Suicide is not preventable more widely for the same reasons that alcoholism/addiction are not successfully treated. In the United States we “patch you up and send you on your way” without effectively addressing attendant emotional trauma. As a sideways speaking culture that “spins” what offends, the physical hurt is all we understand. You’ll have to get your act together on your own. Good parents help this process. But any untreated family trauma renders individuals lacking the kiler instinct to survive our competitive economic system which favors 20% of the population with 85% of the wealth. Yes, 155 of the wealth is sprinkled over 80% of the people. Work your self to death, or kill yourself, is the result. Fox news has to talk alot to keep us believing this is the way it has to be.

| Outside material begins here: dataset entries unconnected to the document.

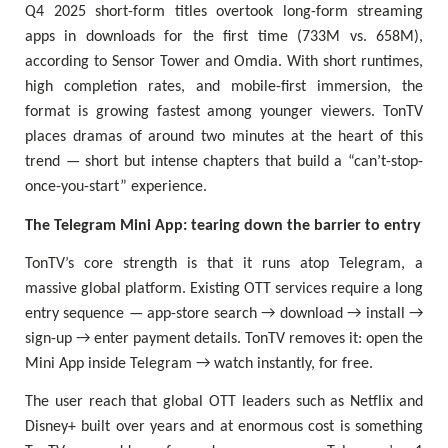
Q4 2025 short-form titles overtook long-form streaming
apps in downloads for the first time (733M vs. 658M),
according to Sensor Tower and Omdia. With short runtimes,
high completion rates, and mobile-first immersion, the
format is growing fastest among younger viewers. TonTV
places dramas of around two minutes at the heart of this
trend — short but intense chapters that build a “can’t-stop-
once-you-start” experience.
The Telegram Mini App: tearing down the barrier to entry
TonTV’s core strength is that it runs atop Telegram, a
massive global platform. Existing OTT services require a long
entry sequence — app-store search → download → install →
sign-up → enter payment details. TonTV removes it: open the
Mini App inside Telegram → watch instantly, for free.
The user reach that global OTT leaders such as Netflix and
Disney+ built over years and at enormous cost is something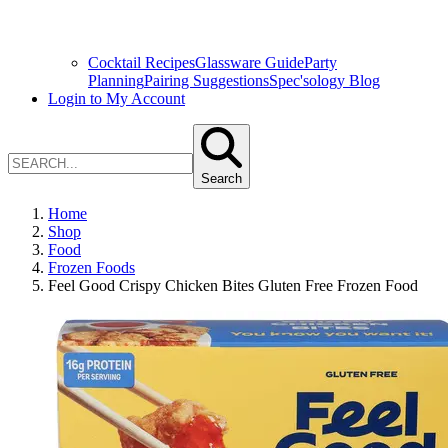
Cocktail Recipes
Glassware Guide
Party
Planning
Pairing Suggestions
Spec'sology Blog
Login to My Account
Search
Home
Shop
Food
Frozen Foods
Feel Good Crispy Chicken Bites Gluten Free Frozen Food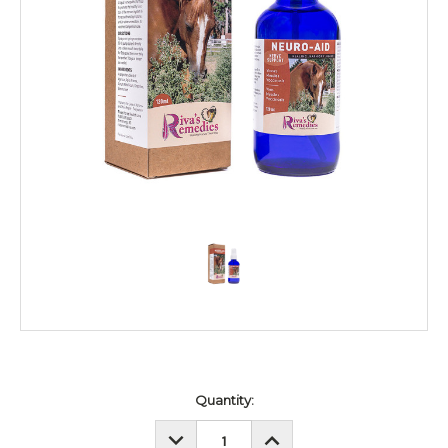
Current
Quantity:
Stock:
DECREASE
INCREASE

I was sufferring from depression, too, several years ago. I don’t know if I’ve recovered or not now. Anyway, at least I gave up committing suicide in my life plan any more. In China, even in such a big city like Shanghai which I live in, people can’t find an active therapist. I remembered I was brought to a so-called famous doctor, at the first time diagnosis, he just asked me several questions in a very fast pace, then he began to write the dose of medicine. I was forced to eat the disgusting pills and seperated from the society, getting fatter and fatter. Few people will talk with me in a normal way, I mean, bias towards a mental disease patient is very tough. Guess, what did I do? I refused to get the medicines. The therapist never means to talk with me, they just gave me medicines and bills. Cheats!!! And then, I went to fitness club and do what I like to do, keep seperating from the surrounding environment, because as I said, few people will handle me in a normal way. Then, I think I recovered. Because I built a world just for myself in my mind, just existing for myself. Daphne, you are much more lucky than me, cause you are living in an environment without so many prejudice like mine. So leave the therapist, once you mean to depend on them, you will lose the hope to recover. To build up a world just for yourself and I think finally you will find a way to save yourself. Cut the hope from the outside world and just believe yourself.